AMY GOODMAN: Finally, Specialist Joseph Darby. Who is he?
SEYMOUR HERSH: Joseph Darby was one of the guys in the 372nd company who went home on an extended leave and came back to the unit in January and by that time, look, in my generation Vietnam, I was in the army before Vietnam, we had our little pictures of whatever it was — everybody had some kind of photograph they hid behind the sock in the drawer. This is a new generation; we’re all a new generation. And everything was passed around, all those photographs that everybody finds so heinous now, they were pretty excited about it and they were passing them around on cd roms. So he gets back and he gets a cd rom and the army tried to recover some of that and I have to tell you if that whole panoply of what’s on that cd rom ever got out as bad as it is now, it’d be much worse. Anyway, he saw it and really was appalled, unlike the others, he was appalled. And look the judgment these kids used was horrible, some of them beat prisoners, they weren’t killing people, that was being done on the other side.

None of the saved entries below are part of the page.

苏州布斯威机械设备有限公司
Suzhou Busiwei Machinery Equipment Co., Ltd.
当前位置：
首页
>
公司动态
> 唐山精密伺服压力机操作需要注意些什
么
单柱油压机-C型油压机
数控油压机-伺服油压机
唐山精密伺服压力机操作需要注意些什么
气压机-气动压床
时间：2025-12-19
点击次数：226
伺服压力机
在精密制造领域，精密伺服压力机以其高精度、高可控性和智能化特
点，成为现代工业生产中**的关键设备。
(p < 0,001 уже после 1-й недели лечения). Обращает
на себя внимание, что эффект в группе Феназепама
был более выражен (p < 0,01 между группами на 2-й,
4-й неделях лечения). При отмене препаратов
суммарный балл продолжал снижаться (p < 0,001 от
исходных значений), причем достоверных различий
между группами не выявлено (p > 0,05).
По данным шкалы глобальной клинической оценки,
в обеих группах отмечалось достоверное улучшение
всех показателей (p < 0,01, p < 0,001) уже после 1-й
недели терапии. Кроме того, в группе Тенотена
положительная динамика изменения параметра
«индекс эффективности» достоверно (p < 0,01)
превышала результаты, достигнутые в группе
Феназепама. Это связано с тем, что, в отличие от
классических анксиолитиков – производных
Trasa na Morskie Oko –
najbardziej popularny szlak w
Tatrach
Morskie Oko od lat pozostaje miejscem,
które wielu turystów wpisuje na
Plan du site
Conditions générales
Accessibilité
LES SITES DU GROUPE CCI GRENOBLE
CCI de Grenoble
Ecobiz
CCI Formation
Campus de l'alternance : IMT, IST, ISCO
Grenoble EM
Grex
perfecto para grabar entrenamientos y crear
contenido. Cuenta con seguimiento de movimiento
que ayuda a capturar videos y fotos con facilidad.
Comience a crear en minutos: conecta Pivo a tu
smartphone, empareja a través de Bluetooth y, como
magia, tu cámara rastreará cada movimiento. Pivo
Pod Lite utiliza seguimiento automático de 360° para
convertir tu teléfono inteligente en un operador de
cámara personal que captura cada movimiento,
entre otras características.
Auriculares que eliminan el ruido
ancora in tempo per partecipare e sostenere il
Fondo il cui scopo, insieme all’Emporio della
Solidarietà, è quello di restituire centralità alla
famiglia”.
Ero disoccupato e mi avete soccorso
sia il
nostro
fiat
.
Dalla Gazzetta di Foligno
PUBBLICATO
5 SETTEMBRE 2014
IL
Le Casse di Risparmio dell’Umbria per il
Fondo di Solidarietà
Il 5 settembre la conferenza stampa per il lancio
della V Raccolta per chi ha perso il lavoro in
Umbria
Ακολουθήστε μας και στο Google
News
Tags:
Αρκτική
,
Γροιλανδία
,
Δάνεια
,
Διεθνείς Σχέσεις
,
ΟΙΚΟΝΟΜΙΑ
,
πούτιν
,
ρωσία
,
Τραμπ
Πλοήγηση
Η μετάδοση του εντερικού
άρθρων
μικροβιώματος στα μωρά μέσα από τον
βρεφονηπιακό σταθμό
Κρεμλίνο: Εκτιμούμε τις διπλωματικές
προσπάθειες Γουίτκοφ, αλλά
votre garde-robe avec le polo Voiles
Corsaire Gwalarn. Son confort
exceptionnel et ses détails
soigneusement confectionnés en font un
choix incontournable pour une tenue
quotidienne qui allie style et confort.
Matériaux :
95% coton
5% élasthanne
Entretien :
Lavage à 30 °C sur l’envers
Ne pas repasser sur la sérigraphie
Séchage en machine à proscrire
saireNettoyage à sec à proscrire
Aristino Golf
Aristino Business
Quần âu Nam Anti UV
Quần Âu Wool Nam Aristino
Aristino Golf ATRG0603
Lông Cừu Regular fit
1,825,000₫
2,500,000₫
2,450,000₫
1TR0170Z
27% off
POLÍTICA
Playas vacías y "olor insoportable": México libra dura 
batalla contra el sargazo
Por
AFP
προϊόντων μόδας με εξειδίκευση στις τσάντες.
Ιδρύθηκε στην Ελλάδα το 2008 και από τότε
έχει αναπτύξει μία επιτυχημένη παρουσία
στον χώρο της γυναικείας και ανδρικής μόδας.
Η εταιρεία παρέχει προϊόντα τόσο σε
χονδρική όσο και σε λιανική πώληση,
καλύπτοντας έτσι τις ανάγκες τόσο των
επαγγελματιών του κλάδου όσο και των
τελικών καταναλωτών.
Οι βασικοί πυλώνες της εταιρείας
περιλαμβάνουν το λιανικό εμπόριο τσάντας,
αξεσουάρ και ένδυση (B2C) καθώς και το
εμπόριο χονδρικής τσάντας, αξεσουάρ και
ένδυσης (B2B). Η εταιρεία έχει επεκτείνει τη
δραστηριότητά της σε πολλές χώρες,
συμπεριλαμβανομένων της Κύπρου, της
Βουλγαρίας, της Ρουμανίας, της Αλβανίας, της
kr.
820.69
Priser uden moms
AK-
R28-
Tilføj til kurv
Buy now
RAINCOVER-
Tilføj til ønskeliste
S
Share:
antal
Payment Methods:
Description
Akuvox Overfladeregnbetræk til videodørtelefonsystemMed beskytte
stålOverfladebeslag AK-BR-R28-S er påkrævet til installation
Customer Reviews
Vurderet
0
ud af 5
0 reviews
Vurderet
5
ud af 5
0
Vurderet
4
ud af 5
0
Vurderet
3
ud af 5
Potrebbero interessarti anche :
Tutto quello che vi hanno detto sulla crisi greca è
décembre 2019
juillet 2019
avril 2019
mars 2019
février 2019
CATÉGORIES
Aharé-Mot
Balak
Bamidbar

They were making fun of them they were having a lot of sport with them. And part of me says yes, God, how stupid and they should be punished and the other part of me says we send these guys from rural parts of America into the army and we have an all volunteer praetorian guard and the officers then become local parentis. They really become the father and mother figures for these children. And the idea that these children were so unsupervised and that everybody can go around, including Karpinsky and say I’m so horrified and nobody’s going to say my god, that I fail as an officer. I felt the captain’s generals not only officers, they all failed. You have an incredible institutional breakdown that’s what Taguba’s reporting about. I’m not inventing phrases. This is what he said. And then you have the Chairman of the Joint Chiefs of Staff go on TV two days after this is a wild issue for the world and say I haven’t read the report. Just more evidence of an institutional breakdown. We really have a problem.
AMY GOODMAN: Seymour Hersh, I want to thank you very much for being with us.